======== INPUT

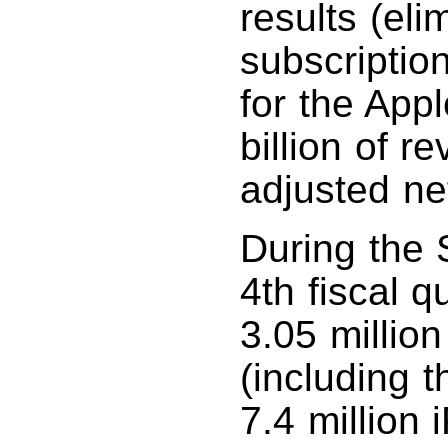
results (eli
subscriptio
for the App
billion of 
adjusted net
During the 
4th fiscal 
3.05 millio
(including 
7.4 million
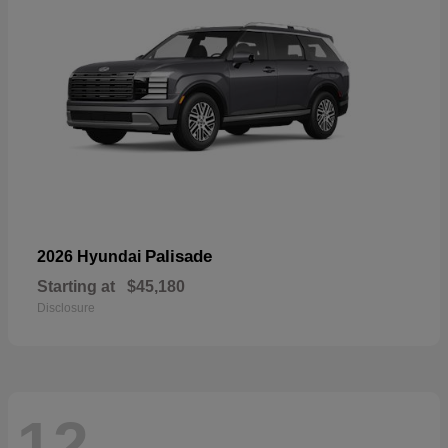
Palisade
2026 Hyundai
Starting at
$45,180
Disclosure
12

================

→ **YOUR GOAL**:
Transcribe the records above exactly as they appear, leaving out any pictures.

→ **RESPONSE**:
results (eli
subscriptio
for the App
billion of 
adjusted net
During the 
4th fiscal 
3.05 millio
(including 
7.4 million
Palisade
2026 Hyundai
Starting at
$45,180
Disclosure
12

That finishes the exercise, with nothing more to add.